- _Aim of the exercise_: Where the material below has a line containing "Да, все билеты", start repeating exactly, and keep going through the line containing "Importación y Exportación", with no other lines.

- _Record excerpts_:
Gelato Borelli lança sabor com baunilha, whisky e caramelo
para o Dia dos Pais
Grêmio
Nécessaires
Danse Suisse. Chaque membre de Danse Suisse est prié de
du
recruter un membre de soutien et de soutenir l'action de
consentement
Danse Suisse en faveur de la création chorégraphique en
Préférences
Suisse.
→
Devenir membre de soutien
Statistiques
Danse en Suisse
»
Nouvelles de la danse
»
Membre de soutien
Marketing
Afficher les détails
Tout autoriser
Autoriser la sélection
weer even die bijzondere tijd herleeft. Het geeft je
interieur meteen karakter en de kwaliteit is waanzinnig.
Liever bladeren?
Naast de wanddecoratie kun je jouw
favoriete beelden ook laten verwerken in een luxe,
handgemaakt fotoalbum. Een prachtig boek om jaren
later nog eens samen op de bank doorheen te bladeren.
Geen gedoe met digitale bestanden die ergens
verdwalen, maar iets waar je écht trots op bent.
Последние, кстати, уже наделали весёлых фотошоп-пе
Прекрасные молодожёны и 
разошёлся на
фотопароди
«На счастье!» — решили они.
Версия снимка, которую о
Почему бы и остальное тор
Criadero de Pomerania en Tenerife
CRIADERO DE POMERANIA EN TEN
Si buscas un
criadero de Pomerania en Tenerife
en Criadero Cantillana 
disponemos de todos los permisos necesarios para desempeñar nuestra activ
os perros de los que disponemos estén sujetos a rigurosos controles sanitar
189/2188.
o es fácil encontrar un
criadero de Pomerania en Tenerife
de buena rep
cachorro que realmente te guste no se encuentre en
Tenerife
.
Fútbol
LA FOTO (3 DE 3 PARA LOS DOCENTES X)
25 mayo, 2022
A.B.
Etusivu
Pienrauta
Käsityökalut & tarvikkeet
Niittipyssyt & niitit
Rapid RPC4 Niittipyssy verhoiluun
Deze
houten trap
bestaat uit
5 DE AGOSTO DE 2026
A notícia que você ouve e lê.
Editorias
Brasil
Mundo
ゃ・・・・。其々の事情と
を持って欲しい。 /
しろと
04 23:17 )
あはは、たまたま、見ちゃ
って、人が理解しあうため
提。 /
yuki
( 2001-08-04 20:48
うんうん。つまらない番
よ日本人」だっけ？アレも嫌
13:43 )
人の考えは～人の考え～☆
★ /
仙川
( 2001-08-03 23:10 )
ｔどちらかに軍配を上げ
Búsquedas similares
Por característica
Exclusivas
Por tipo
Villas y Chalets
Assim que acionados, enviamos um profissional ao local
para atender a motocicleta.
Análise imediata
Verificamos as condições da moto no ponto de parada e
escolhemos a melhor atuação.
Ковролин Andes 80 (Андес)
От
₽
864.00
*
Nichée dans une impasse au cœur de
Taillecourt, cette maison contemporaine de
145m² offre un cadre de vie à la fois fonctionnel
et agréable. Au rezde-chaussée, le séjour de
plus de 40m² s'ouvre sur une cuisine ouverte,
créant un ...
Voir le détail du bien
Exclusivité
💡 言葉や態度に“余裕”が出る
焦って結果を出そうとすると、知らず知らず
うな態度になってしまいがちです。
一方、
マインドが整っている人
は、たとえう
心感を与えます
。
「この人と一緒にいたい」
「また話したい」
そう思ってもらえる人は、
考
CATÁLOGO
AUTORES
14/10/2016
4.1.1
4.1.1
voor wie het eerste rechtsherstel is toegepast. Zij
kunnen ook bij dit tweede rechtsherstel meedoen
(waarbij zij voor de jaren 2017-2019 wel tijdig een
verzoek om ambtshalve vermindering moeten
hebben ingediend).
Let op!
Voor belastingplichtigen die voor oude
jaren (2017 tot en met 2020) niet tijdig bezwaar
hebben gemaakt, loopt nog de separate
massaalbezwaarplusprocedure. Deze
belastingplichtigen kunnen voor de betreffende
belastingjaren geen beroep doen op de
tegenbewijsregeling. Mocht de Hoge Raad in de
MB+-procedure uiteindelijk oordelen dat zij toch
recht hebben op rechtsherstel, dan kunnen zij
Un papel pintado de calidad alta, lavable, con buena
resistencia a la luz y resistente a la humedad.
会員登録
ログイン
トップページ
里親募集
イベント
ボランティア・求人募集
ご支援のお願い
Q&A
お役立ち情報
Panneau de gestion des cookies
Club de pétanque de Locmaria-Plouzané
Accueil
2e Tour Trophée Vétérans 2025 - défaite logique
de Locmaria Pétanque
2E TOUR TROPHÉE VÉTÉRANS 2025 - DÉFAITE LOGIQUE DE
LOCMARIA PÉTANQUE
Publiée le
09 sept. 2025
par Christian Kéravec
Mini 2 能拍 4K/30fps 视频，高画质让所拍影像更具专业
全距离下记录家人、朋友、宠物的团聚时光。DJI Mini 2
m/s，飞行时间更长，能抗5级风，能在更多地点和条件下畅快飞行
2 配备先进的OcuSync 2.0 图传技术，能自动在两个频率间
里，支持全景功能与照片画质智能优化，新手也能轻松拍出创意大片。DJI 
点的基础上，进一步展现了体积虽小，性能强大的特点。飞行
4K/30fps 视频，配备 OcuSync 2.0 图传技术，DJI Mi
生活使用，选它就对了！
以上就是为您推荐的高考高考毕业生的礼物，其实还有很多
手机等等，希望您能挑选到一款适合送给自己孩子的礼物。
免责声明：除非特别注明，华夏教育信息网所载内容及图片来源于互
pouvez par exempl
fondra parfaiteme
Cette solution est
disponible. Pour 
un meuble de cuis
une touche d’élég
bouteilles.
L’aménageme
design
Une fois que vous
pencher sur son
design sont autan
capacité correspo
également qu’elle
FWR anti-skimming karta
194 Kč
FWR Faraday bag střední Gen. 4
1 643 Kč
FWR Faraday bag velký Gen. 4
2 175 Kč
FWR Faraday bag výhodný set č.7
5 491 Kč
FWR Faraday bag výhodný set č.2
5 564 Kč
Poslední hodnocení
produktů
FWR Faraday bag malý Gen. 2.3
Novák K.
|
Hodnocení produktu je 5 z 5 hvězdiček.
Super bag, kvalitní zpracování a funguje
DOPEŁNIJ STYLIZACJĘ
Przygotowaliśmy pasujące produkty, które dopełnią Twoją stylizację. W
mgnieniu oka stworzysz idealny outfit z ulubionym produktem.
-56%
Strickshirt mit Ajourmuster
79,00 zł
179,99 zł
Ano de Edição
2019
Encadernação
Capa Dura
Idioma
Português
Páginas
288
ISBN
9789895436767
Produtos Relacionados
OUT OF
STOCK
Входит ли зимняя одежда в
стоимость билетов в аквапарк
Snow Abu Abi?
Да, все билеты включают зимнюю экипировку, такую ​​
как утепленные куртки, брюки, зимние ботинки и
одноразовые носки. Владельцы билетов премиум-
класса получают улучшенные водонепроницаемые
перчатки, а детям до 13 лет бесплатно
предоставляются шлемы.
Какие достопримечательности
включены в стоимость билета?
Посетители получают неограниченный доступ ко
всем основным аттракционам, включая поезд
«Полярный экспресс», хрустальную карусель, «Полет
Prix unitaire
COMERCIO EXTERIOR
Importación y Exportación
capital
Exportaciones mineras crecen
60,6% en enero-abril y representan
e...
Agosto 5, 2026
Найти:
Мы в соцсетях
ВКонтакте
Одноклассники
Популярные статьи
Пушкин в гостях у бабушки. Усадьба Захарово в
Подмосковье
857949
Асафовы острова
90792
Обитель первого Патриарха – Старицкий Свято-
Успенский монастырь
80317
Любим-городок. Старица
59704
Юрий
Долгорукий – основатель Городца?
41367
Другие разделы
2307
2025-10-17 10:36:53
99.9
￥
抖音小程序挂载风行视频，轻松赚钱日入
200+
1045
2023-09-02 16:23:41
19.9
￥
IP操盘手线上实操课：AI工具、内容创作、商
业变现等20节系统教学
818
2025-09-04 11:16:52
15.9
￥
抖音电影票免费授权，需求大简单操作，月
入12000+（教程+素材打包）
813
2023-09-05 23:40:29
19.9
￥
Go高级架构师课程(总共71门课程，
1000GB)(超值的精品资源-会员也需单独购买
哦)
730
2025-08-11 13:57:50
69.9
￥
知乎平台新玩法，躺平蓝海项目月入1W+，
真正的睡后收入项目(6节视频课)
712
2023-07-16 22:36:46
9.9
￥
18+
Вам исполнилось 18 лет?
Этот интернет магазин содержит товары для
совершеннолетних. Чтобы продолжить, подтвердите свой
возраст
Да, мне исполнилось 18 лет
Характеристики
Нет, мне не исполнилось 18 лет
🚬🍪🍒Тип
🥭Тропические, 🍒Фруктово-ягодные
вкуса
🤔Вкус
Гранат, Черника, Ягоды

- _Response box_:
Да, все билеты включают зимнюю экипировку, такую ​​
как утепленные куртки, брюки, зимние ботинки и
одноразовые носки. Владельцы билетов премиум-
класса получают улучшенные водонепроницаемые
перчатки, а детям до 13 лет бесплатно
предоставляются шлемы.
Какие достопримечательности
включены в стоимость билета?
Посетители получают неограниченный доступ ко
всем основным аттракционам, включая поезд
«Полярный экспресс», хрустальную карусель, «Полет
Prix unitaire
COMERCIO EXTERIOR
Importación y Exportación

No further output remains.